Required action: Using the listing below, show all lines that hold the word "выбирать".

Records shown:
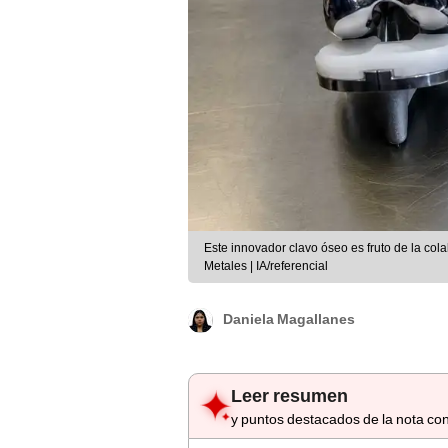
Este innovador clavo óseo es fruto de la cola
Metales | IA/referencial
Daniela Magallanes
Leer resumen
y puntos destacados de la nota con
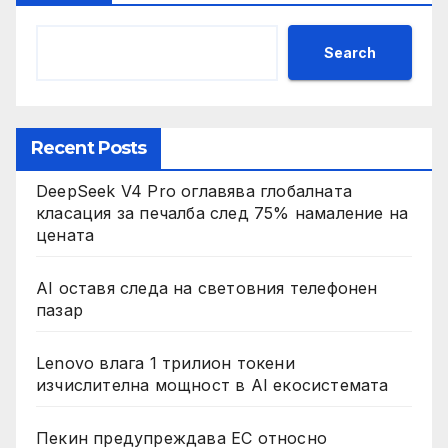
Search
Recent Posts
DeepSeek V4 Pro оглавява глобалната
класация за печалба след 75% намаление на
цената
AI оставя следа на световния телефонен
пазар
Lenovo влага 1 трилион токени
изчислителна мощност в AI екосистемата
Пекин предупреждава ЕС относно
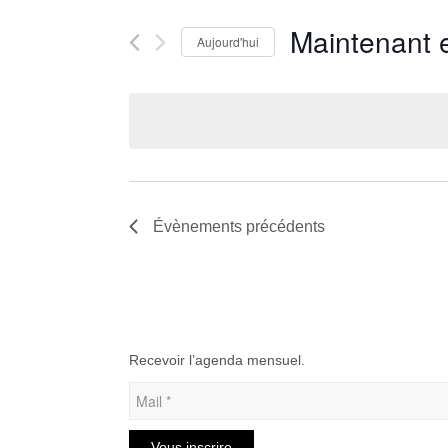
navigation
Rechercher
de
Maintenant 
Aujourd'hui
Évènements
vues
par
Sélectionnez
Évènements
mot-
une
clé.
date.
Évènements
précédents
Recevoir l’agenda mensuel.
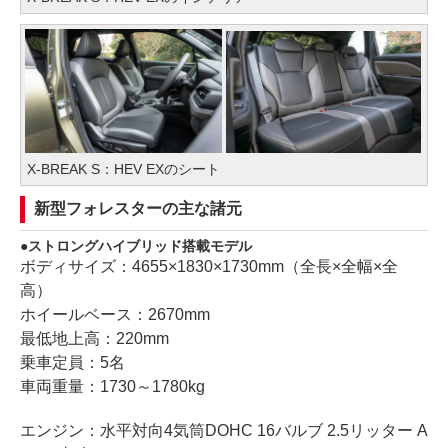
X-BREAK S：HEV EXのシート
新型フォレスターの主な諸元
ストロングハイブリッド搭載モデル
ボディサイズ：4655×1830×1730mm（全長×全幅×全
高）
ホイールベース：2670mm
最低地上高：220mm
乗車定員：5名
車両重量：1730～1780kg
エンジン：水平対向4気筒DOHC 16バルブ 2.5リッター A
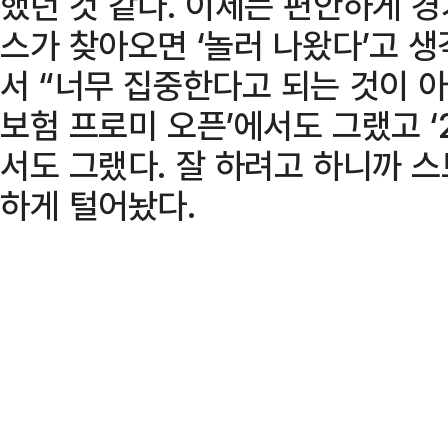
했던 것 같다. 이제는 편안하게 경
스가 찾아오면 ‘놀러 나왔다’고 
서 “너무 집중한다고 되는 것이 아닌
보험 프로미 오픈’에서도 그랬고 ‘
서도 그랬다. 잘 하려고 하니까 
하게 털어놨다.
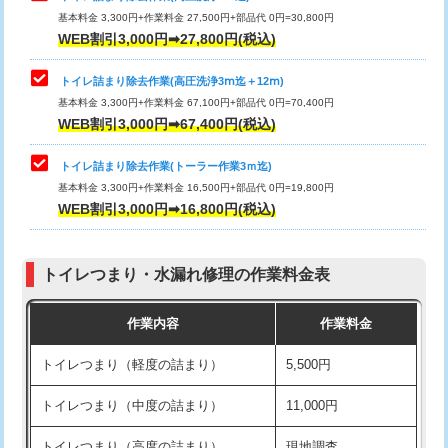
基本料金 3,300円+作業料金 27,500円+部品代 0円=30,800円
WEB割引3,000円➡27,800円(税込)
トイレ詰まり除去作業(高圧洗浄3ⅿ迄＋12ⅿ)
基本料金 3,300円+作業料金 67,100円+部品代 0円=70,400円
WEB割引3,000円➡67,400円(税込)
トイレ詰まり除去作業(トーラー作業3ｍ迄)
基本料金 3,300円+作業料金 16,500円+部品代 0円=19,800円
WEB割引3,000円➡16,800円(税込)
トイレつまり・水漏れ修理の作業料金表
作業内容
作業料金
トイレつまり（軽度の詰まり）
5,500円
トイレつまり（中度の詰まり）
11,000円
トイレつまり（高度の詰まり）
現地調査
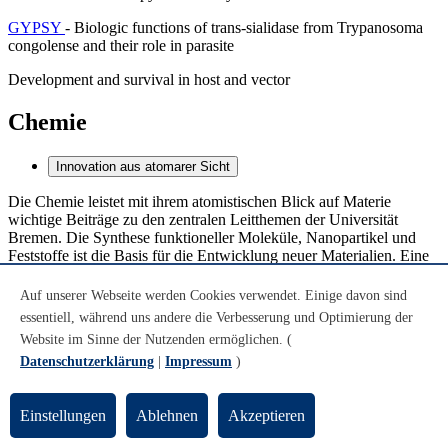
GYPSY
- Biologic functions of trans-sialidase from Trypanosoma
congolense and their role in parasite
Development and survival in host and vector
Chemie
Innovation aus atomarer Sicht
Die Chemie leistet mit ihrem atomistischen Blick auf Materie
wichtige Beiträge zu den zentralen Leitthemen der Universität
Bremen. Die Synthese funktioneller Moleküle, Nanopartikel und
Feststoffe ist die Basis für die Entwicklung neuer Materialien. Eine
umfassende Analytik liefert ein detailliertes Bild der Abläufe
chemischer Reaktionen. Beides zusammen ist die Grundlage, auf
Auf unserer Webseite werden Cookies verwendet. Einige davon sind
der nachhaltige chemische Prozesse und innovative Technologien
essentiell, während uns andere die Verbesserung und Optimierung der
entstehen. Damit bringt sich die Chemie in die
Website im Sinne der Nutzenden ermöglichen. (
materialwissenschaftliche Forschung am Standort Bremen ein.
Datenschutzerklärung
|
Impressum
)
Chemische Vorgänge in der Natur sind ein weiterer wichtiger
Schwerpunkt der Forschung des Fachbereichs. Die Erforschung
solcher Prozesse in marinen Ökosystemen ist ein wichtiger Aspekt
Einstellungen
Ablehnen
Akzeptieren
der Meereswissenschaften. Die Themen des
FB2
umfassen aber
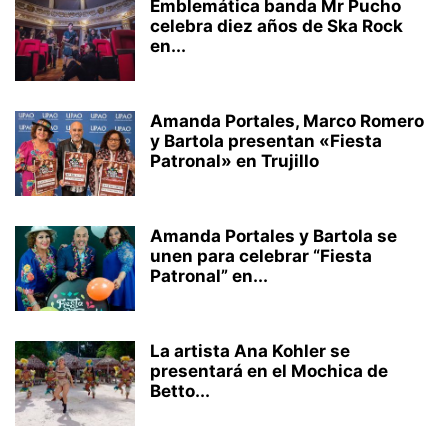
Emblemática banda Mr Pucho
celebra diez años de Ska Rock
en...
Amanda Portales, Marco Romero
y Bartola presentan «Fiesta
Patronal» en Trujillo
Amanda Portales y Bartola se
unen para celebrar “Fiesta
Patronal” en...
La artista Ana Kohler se
presentará en el Mochica de
Betto...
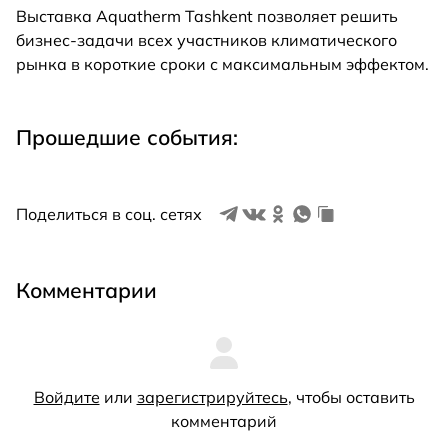
Выставка Aquatherm Tashkent позволяет решить
бизнес-задачи всех участников климатического
рынка в короткие сроки с максимальным эффектом.
Прошедшие события:
Поделиться в соц. сетях
Комментарии
Войдите
или
зарегистрируйтесь
, чтобы оставить
комментарий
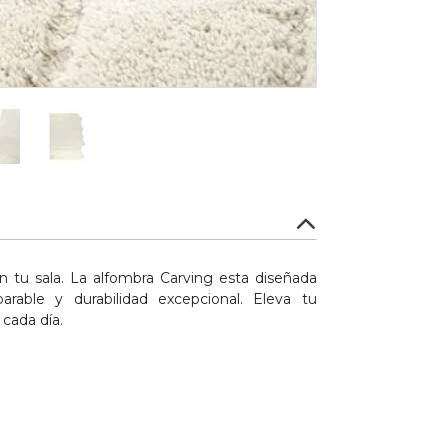
 tu sala. La alfombra Carving esta diseñada
rable y durabilidad excepcional. Eleva tu
cada día.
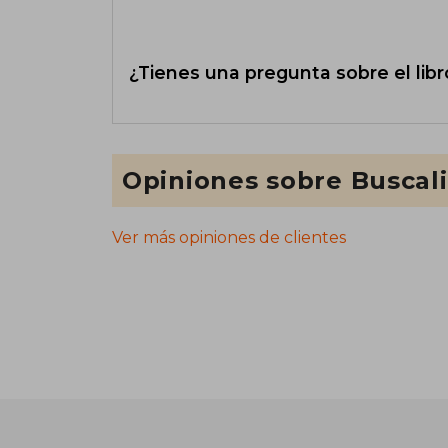
¿Tienes una pregunta sobre el libr
Opiniones sobre Buscal
Ver más opiniones de clientes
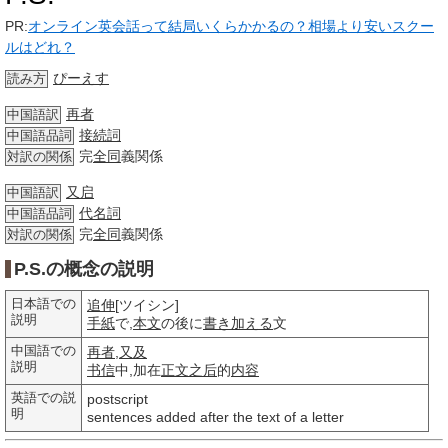
PR:
オンライン英会話って結局いくらかかるの？相場より安いスクー
ルはどれ？
ぴーえす
読み方
再者
中国語訳
接続詞
中国語品詞
完
全同
義関係
対訳の関係
又启
中国語訳
代名詞
中国語品詞
完
全同
義関係
対訳の関係
P.S.の概念の説明
日本語での
追伸
[ツイシン]
説明
手紙
で,
本文
の後に
書き加える
文
中国語での
再者
,
又及
説明
书信
中,加在
正文
之后
的
内容
英語での説
postscript
明
sentences added after the text of a letter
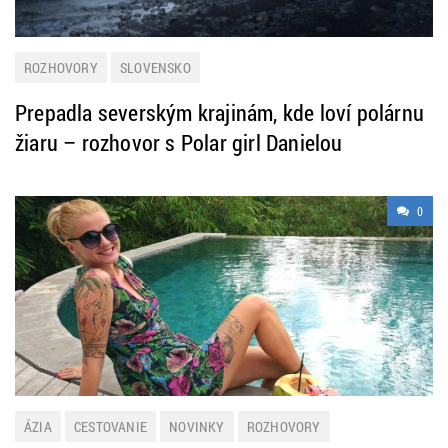
ROZHOVORY
SLOVENSKO
Prepadla severským krajinám, kde loví polárnu
žiaru – rozhovor s Polar girl Danielou
0
ÁZIA
CESTOVANIE
NOVINKY
ROZHOVORY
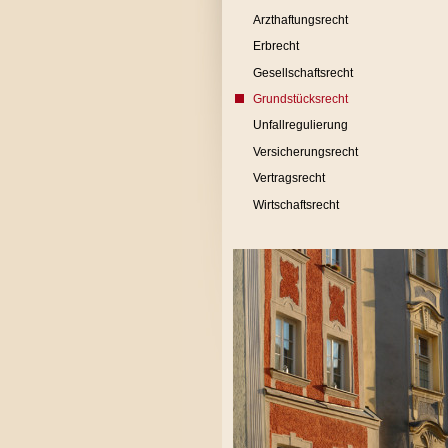
Arzthaftungsrecht
Erbrecht
Gesellschaftsrecht
Grundstücksrecht
Unfallregulierung
Versicherungsrecht
Vertragsrecht
Wirtschaftsrecht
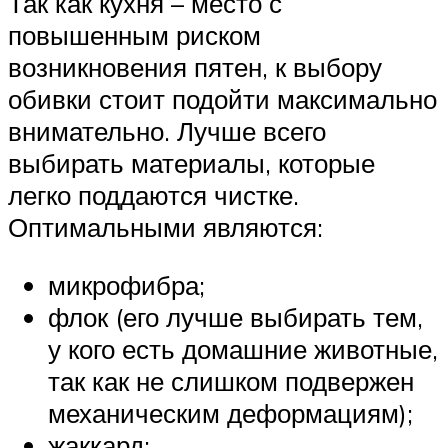
Так как кухня – место с
повышенным риском
возникновения пятен, к выбору
обивки стоит подойти максимально
внимательно. Лучше всего
выбирать материалы, которые
легко поддаются чистке.
Оптимальными являются:
микрофибра;
флок (его лучше выбирать тем,
у кого есть домашние животные,
так как не слишком подвержен
механическим деформациям);
жаккард;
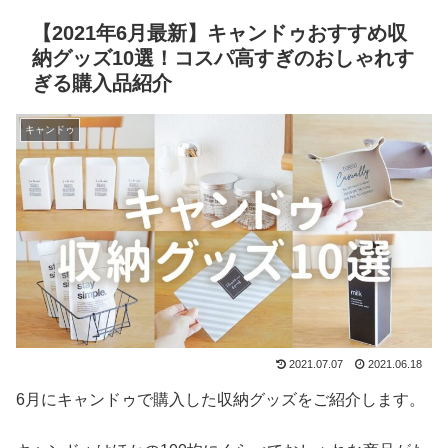
【2021年6月最新】キャンドゥおすすめ収
納グッズ10選！コスパ高すぎのおしゃれす
ぎる購入品紹介
キャンドゥ
2021.07.07
2021.06.18
6月にキャンドゥで購入した収納グッズをご紹介します。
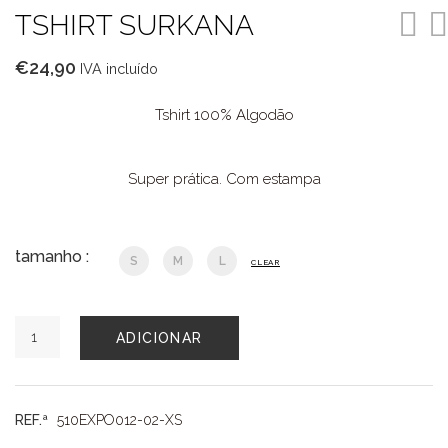
TSHIRT SURKANA
€
24,90
IVA incluído
Tshirt 100% Algodão
Super prática. Com estampa
tamanho :
S
M
L
CLEAR
Quantidade
ADICIONAR
de
TSHIRT
SURKANA
REF.ª
510EXPO012-02-XS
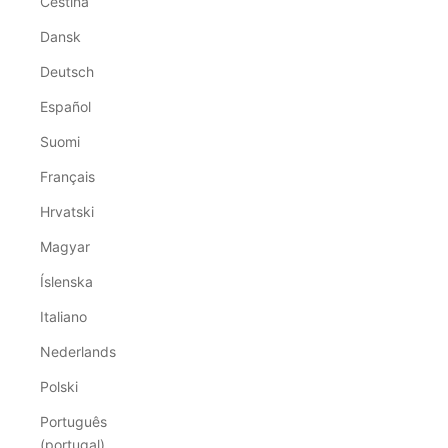
Čeština
Dansk
Deutsch
Español
Suomi
Français
Hrvatski
Magyar
Íslenska
Italiano
Nederlands
Polski
Português
(portugal)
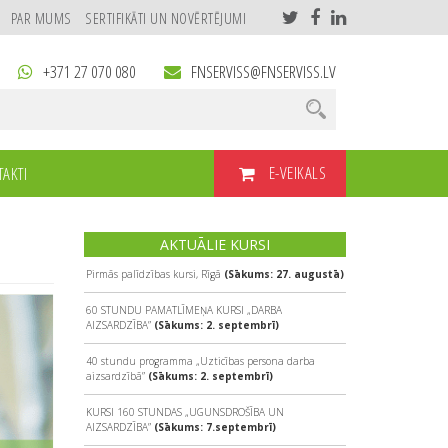
PAR MUMS
SERTIFIKĀTI UN NOVĒRTĒJUMI
+371 27 070 080
FNSERVISS@FNSERVISS.LV
E-VEIKALS
AKTI
AKTUĀLIE KURSI
Pirmās palīdzības kursi, Rīgā
(Sākums: 27. augustā)
60 STUNDU PAMATLĪMEŅA KURSI „DARBA
AIZSARDZĪBA”
(Sākums: 2. septembrī)
40 stundu programma „Uzticības persona darba
aizsardzībā”
(Sākums: 2. septembrī)
KURSI 160 STUNDAS „UGUNSDROŠĪBA UN
AIZSARDZĪBA”
(Sākums: 7.septembrī)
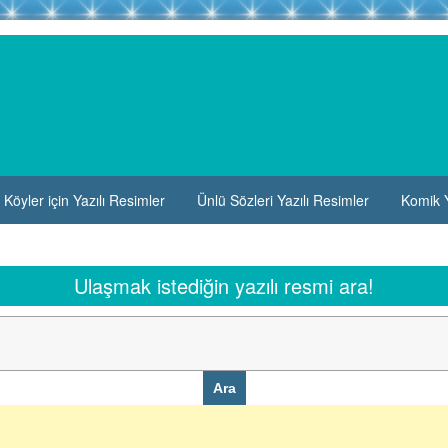
Köyler için Yazılı Resimler
Ünlü Sözleri Yazılı Resimler
Komik Y
Ulaşmak istediğin yazılı resmi ara!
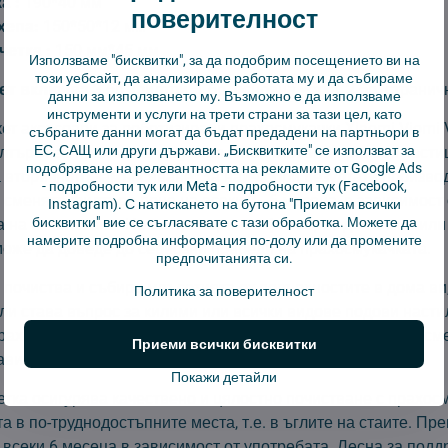
а :
190*40 мм
поверителност
хепа:
150*50*12 мм
четка :
150 мм*45 мм
Използваме "бисквитки", за да подобрим посещението ви на
този уебсайт, да анализираме работата му и да събираме
ет включва
3 бр. филтри, 1 бр. основна четка, 2 бр. странич
данни за използването му. Възможно е да използваме
инструменти и услуги на трети страни за тази цел, като
ет аксесоари за роботизирани прахосмукачки Xiaomi Viomi 
събраните данни могат да бъдат предадени на партньори в
ЕС, САЩ или други държави. „Бисквитките" се използват за
илтърът за прах може да улавя и най-малките прахови части
подобряване на релевантността на рекламите от Google Ads
 вторичното замърсяване. За най-добри резултати произво
-
подробности тук
или Meta -
подробности тук
(Facebook,
сменяте филтъра поне на всеки 3 - 6 месеца, в зависимост 
Instagram). С натискането на бутона "Приемам всички
бисквитки" вие се съгласявате с тази обработка. Можете да
а на използване. Не се препоръчва филтърът да се мие или
намерите подробна информация по-долу или да промените
може да доведе до сериозни повреди на прахосмукачката.
предпочитанията си.
 почиства и събира мръсотията от повърхностите в дома ви
Политика за поверителност
ли става въпрос за килими или всички видове подови насти
прах. За ефективно прахосмукиране четката трябва да се см
Приеми всички бисквитки
зависимост от интензивността на използване.
Покажи детайли
етка осигурява качествено и цялостно почистване с прахос
 в по-труднодостъпните места, т.е. в ъглите на стаите. Пр
 всеки 6 месеца в зависимост от употребата. Лесна за подд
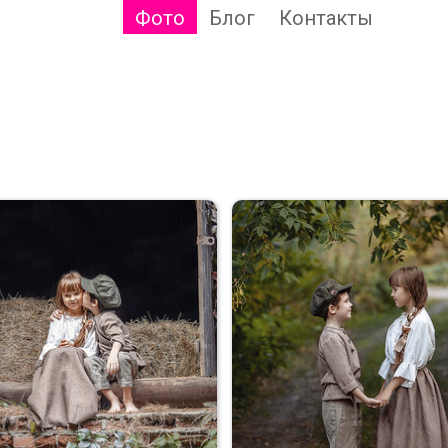
Фото
Блог
Контакты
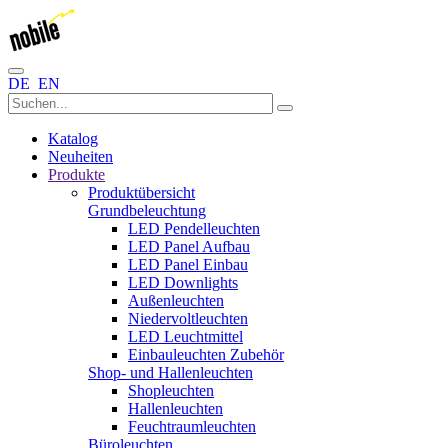
DE
EN
Katalog
Neuheiten
Produkte
Produktübersicht
Grundbeleuchtung
LED Pendelleuchten
LED Panel Aufbau
LED Panel Einbau
LED Downlights
Außenleuchten
Niedervoltleuchten
LED Leuchtmittel
Einbauleuchten Zubehör
Shop- und Hallenleuchten
Shopleuchten
Hallenleuchten
Feuchtraumleuchten
Büroleuchten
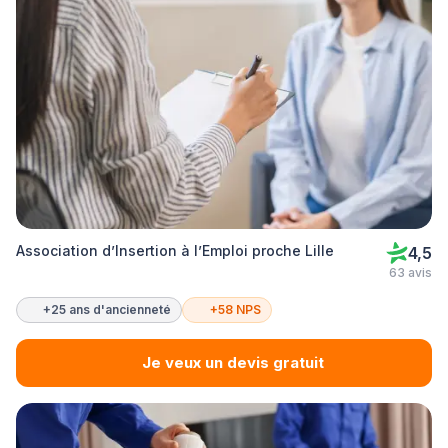
Association d’Insertion à l’Emploi proche Lille
4,5
63 avis
+25 ans d'ancienneté
+58 NPS
Je veux un devis gratuit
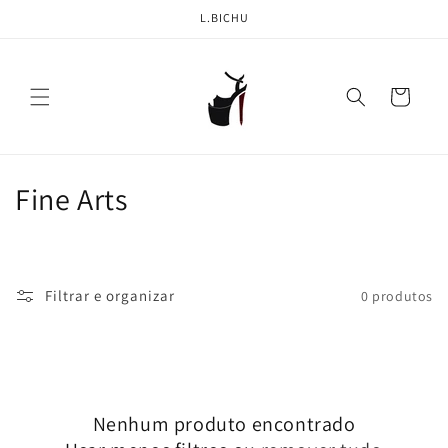
Pular
L.BICHU
para o
conteúdo
Carrinho
C
Fine Arts
o
l
Filtrar e organizar
0 produtos
e
ç
ã
Nenhum produto encontrado
o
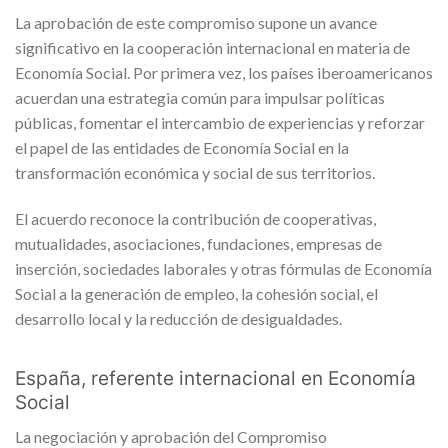
La aprobación de este compromiso supone un avance
significativo en la cooperación internacional en materia de
Economía Social. Por primera vez, los países iberoamericanos
acuerdan una estrategia común para impulsar políticas
públicas, fomentar el intercambio de experiencias y reforzar
el papel de las entidades de Economía Social en la
transformación económica y social de sus territorios.
El acuerdo reconoce la contribución de cooperativas,
mutualidades, asociaciones, fundaciones, empresas de
inserción, sociedades laborales y otras fórmulas de Economía
Social a la generación de empleo, la cohesión social, el
desarrollo local y la reducción de desigualdades.
España, referente internacional en Economía
Social
La negociación y aprobación del Compromiso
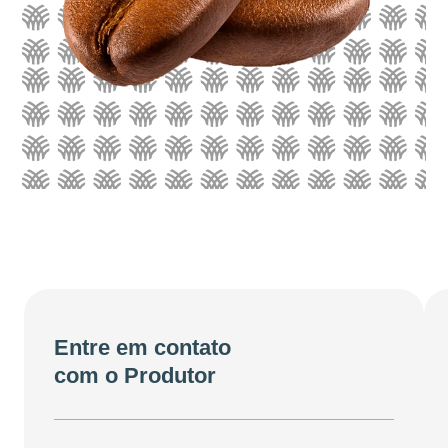
Entre em contato
com o Produtor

Completed exercise:
выбирать материалы, которые
флок (его лучше выбирать тем,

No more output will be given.